Für viele Medien ist das Vorgehen der Justiz gegen Nawalny, dem bis zu zehn Jahre Haft drohen könnten, ein gefundenes Fressen, um gegen den ungeliebten Präsidenten Wladimir Putin Stimmung zu machen. So titelte etwa Spiegel online: »Russland klagt Anti-Putin-Blogger an.« Und die »Süddeutsche Zeitung« vermutete: »Sicher kann es Zufall sein, dass nun der Prozess gegen Pussy Riot begann und zeitgleich Anklage gegen Nawalny erhoben wurde, da viele Russen auf ihren Datschen urlauben. Doch tatsächlich dürfte der Zeitpunkt Kalkül sein.« Deutlicher wurde die »tageszeitung«, die befürchtete, Putin könnte einen »Zermürbungskrieg gegen die Opposition« eröffnet haben.

In der deutschen Berichterstattung wird Nawalny oft als Bürgerrechtler dargestellt, weil er in der Vergangenheit vermeintliche oder tatsächliche Machenschaften der korrupten Machtelite aufgedeckt hat. Dass er sich öffentlichkeitswirksam als Opfer russischer Polizeiwillkür inszeniert, indem er seine Festnahmen bei nicht genehmigten Demonstrationen provoziert, wird hingegen kaum kritisch hinterfragt.

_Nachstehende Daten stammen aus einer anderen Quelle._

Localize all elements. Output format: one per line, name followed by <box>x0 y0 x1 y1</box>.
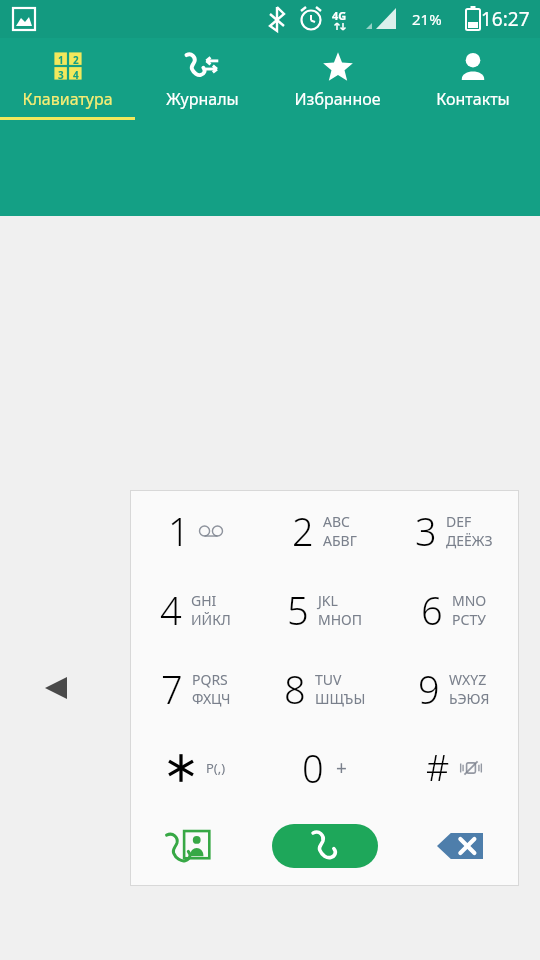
button[interactable]: 8 <box>260 649 389 728</box>
staticText: 4 <box>73 68 79 81</box>
button[interactable]: Add to contacts <box>131 807 249 885</box>
staticText: 2 <box>73 53 79 66</box>
staticText: GHI <box>191 591 217 610</box>
staticText: 0 <box>302 742 324 794</box>
staticText: P(,) <box>206 759 226 777</box>
button[interactable]: 1 <box>131 491 260 570</box>
staticText: ДЕЁЖЗ <box>446 531 493 550</box>
staticText: ABC <box>323 512 350 531</box>
staticText: 9 <box>418 663 440 715</box>
staticText: ФХЦЧ <box>192 689 231 708</box>
staticText: 1 <box>58 53 64 66</box>
staticText: АБВГ <box>323 531 357 550</box>
button[interactable]: 6 <box>389 570 518 649</box>
staticText: ИЙКЛ <box>191 610 231 629</box>
button[interactable]: Контакты <box>405 38 540 133</box>
button[interactable]: Журналы <box>135 38 270 133</box>
staticText: 5 <box>287 584 309 636</box>
button[interactable]: 9 <box>389 649 518 728</box>
staticText: 16:27 <box>481 6 530 32</box>
button[interactable]: P(,) <box>131 728 260 807</box>
button[interactable]: Back <box>40 672 72 704</box>
staticText: ЬЭЮЯ <box>449 689 490 708</box>
staticText: # <box>426 743 450 792</box>
staticText: Контакты <box>436 88 510 110</box>
button[interactable]: 3 <box>389 491 518 570</box>
button[interactable]: Call <box>272 824 378 868</box>
staticText: 21% <box>412 9 442 29</box>
staticText: WXYZ <box>449 670 487 689</box>
button[interactable]: 1 <box>0 38 135 133</box>
staticText: 3 <box>58 68 64 81</box>
button[interactable]: 5 <box>260 570 389 649</box>
button[interactable]: Избранное <box>270 38 405 133</box>
button[interactable]: 0 <box>260 728 389 807</box>
staticText: МНОП <box>318 610 363 629</box>
staticText: Клавиатура <box>22 88 113 110</box>
staticText: 1 <box>168 505 190 557</box>
staticText: PQRS <box>192 670 228 689</box>
staticText: Избранное <box>294 88 381 110</box>
button[interactable]: 4 <box>131 570 260 649</box>
staticText: 3 <box>415 505 437 557</box>
staticText: 6 <box>421 584 443 636</box>
staticText: 8 <box>284 663 306 715</box>
staticText: JKL <box>318 591 338 610</box>
button[interactable]: Backspace <box>401 807 518 885</box>
staticText: 7 <box>161 663 183 715</box>
staticText: ШЩЪЫ <box>315 689 366 708</box>
staticText: Журналы <box>166 88 239 110</box>
staticText: 4G <box>332 8 347 23</box>
button[interactable]: # <box>389 728 518 807</box>
button[interactable]: 2 <box>260 491 389 570</box>
staticText: MNO <box>452 591 487 610</box>
staticText: 4 <box>160 584 182 636</box>
button[interactable]: 7 <box>131 649 260 728</box>
staticText: 2 <box>292 505 314 557</box>
staticText: DEF <box>446 512 472 531</box>
staticText: TUV <box>315 670 342 689</box>
staticText: РСТУ <box>452 610 486 629</box>
staticText: + <box>336 755 347 781</box>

Zu Nawalnys Fangemeinde zählt hierzulande auch die menschenrechtspolitische Sprecherin der Unionsfraktion und notorische Geschichtsrevisionistin, Erika Steinbach. »Mit der Anklage gegen Nawalny gerät ein weiterer bekannter Gegner Putins ins Visier. Mit der Verhaftung dutzender Oppositioneller in Moskau und St. Petersburg macht sich die russische Justiz erneut zum Büttel und Komplizen der Regierung«, ließ die Konservative jüngst verlautbaren. Auch der einstige DDR-Bürgerrechtler und heutige Grünen-Europaabgerodnete Werner Schulz meldete sich zu Wort. Er warf der russischen Regierung vor, sie wolle durch »Verfahren gegen zahlreiche Demonstranten« die Opposition mundtot machen.

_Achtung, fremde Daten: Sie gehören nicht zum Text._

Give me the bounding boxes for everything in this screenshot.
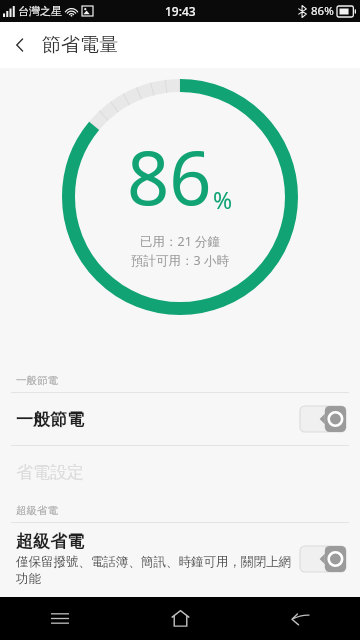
- staticText: 超級省電: [16, 531, 84, 552]
- staticText: 一般節電: [16, 409, 84, 430]
- staticText: 節省電量: [42, 33, 118, 57]
- button[interactable]: Toggle: [300, 546, 346, 572]
- button[interactable]: Recents: [0, 597, 120, 640]
- button[interactable]: Back: [240, 597, 360, 640]
- staticText: 僅保留撥號、電話簿、簡訊、時鐘可用，關閉上網功能: [16, 554, 292, 586]
- staticText: 已用：21 分鐘: [140, 233, 221, 250]
- staticText: 省電設定: [16, 462, 84, 483]
- button[interactable]: Back: [0, 25, 40, 65]
- staticText: 台灣之星: [18, 4, 62, 18]
- staticText: 19:43: [165, 3, 196, 19]
- staticText: 預計可用：3 小時: [131, 252, 229, 269]
- button[interactable]: 省電設定: [0, 446, 360, 498]
- staticText: %: [213, 184, 233, 215]
- button[interactable]: Toggle: [300, 406, 346, 432]
- button[interactable]: 超級省電: [0, 523, 360, 594]
- staticText: 一般節電: [16, 374, 58, 387]
- button[interactable]: 一般節電: [0, 393, 360, 445]
- staticText: 86%: [311, 3, 334, 19]
- button[interactable]: Home: [120, 597, 240, 640]
- staticText: 86: [127, 126, 212, 227]
- staticText: 超級省電: [16, 504, 58, 517]
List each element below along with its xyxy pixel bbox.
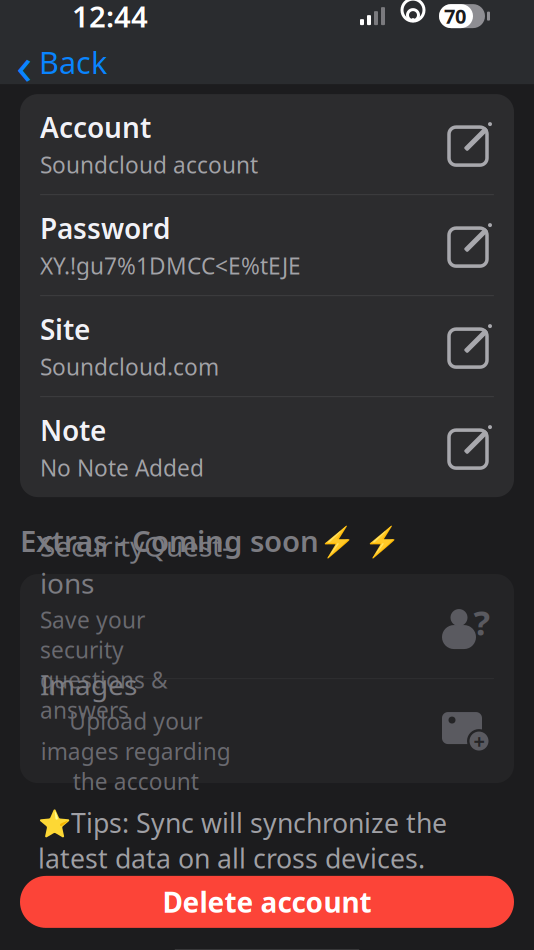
staticText: No Note Added — [40, 453, 204, 483]
button[interactable]: ‹ — [0, 42, 534, 86]
button[interactable]: Site — [20, 296, 514, 396]
staticText: Site — [40, 310, 90, 348]
staticText: ‹ — [16, 29, 33, 100]
staticText: Extras - Coming soon⚡ ⚡ — [20, 521, 401, 560]
staticText: + — [474, 728, 484, 754]
staticText: Password — [40, 210, 171, 247]
staticText: Account — [40, 108, 151, 146]
staticText: Soundcloud.com — [40, 352, 219, 382]
staticText: Soundcloud account — [40, 150, 258, 180]
button[interactable]: Images — [20, 679, 514, 783]
staticText: ? — [474, 599, 490, 645]
staticText: Images — [40, 666, 137, 703]
button[interactable]: Password — [20, 195, 514, 295]
staticText: Save your security questions & answers — [40, 604, 168, 725]
staticText: 70 — [444, 3, 466, 29]
button[interactable]: Account — [20, 94, 514, 194]
staticText: XY.!gu7%1DMCC<E%tEJE — [40, 251, 301, 281]
staticText: Note — [40, 412, 106, 449]
staticText: SecurityQuestions — [40, 527, 231, 602]
button[interactable]: Delete account — [20, 876, 514, 928]
staticText: Upload your images regarding the account — [40, 706, 230, 796]
staticText: Back — [39, 42, 107, 82]
staticText: 12:44 — [72, 0, 148, 36]
button[interactable]: Note — [20, 397, 514, 497]
staticText: ⭐Tips: Sync will synchronize the latest … — [38, 805, 447, 876]
staticText: Delete account — [162, 883, 372, 920]
button[interactable]: SecurityQuestions — [20, 574, 514, 678]
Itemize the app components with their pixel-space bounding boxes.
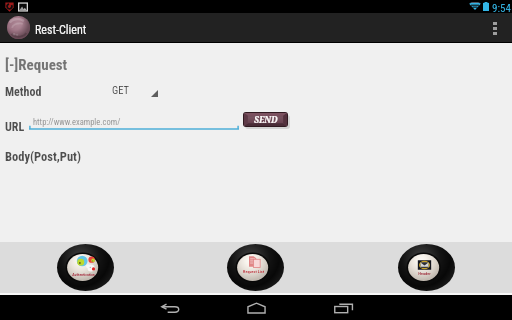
staticText: Rest-Client [35,23,87,37]
staticText: [-]Request [5,56,68,74]
button[interactable]: SEND [243,112,288,127]
staticText: http://www.example.com/ [33,117,121,127]
button[interactable]: Back [146,295,194,320]
button[interactable]: Home [232,295,280,320]
button[interactable]: More options [478,13,512,43]
staticText: Authentication [72,272,95,276]
staticText: 9:54 [492,2,511,15]
button[interactable]: Recent apps [319,295,367,320]
staticText: SEND [254,114,278,126]
staticText: URL [5,120,25,134]
staticText: Method [5,85,42,99]
staticText: Body(Post,Put) [5,149,81,164]
button[interactable]: Request List [227,244,284,291]
button[interactable]: GET [104,81,164,99]
staticText: Header [418,271,431,276]
staticText: Request List [243,269,264,274]
staticText: GET [112,84,129,96]
button[interactable]: Authentication [57,244,114,291]
button[interactable]: Header [398,244,455,291]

In diesen Solidaritätsbekundungen wird allerdings verschwiegen, dass Nawalny eine zwielichtige Person ist. Nach einigen Jahren Mitgliedschaft in der sozialliberalen Jabloko-Partei wurde er im Jahr 2007 nach internen Differenzen ausgeschlossen. Seitdem hat sich der Jurist dem rechten Spektrum angenähert. Laut Bundeszentrale für politische Bildung ist er »ein radikaler russischer Nationalist«, der als Aktivist der Bewegung Narod (Nationale russische Befreiungsbewegung) versuche, nationalistische und liberale Ansätze zu verbinden.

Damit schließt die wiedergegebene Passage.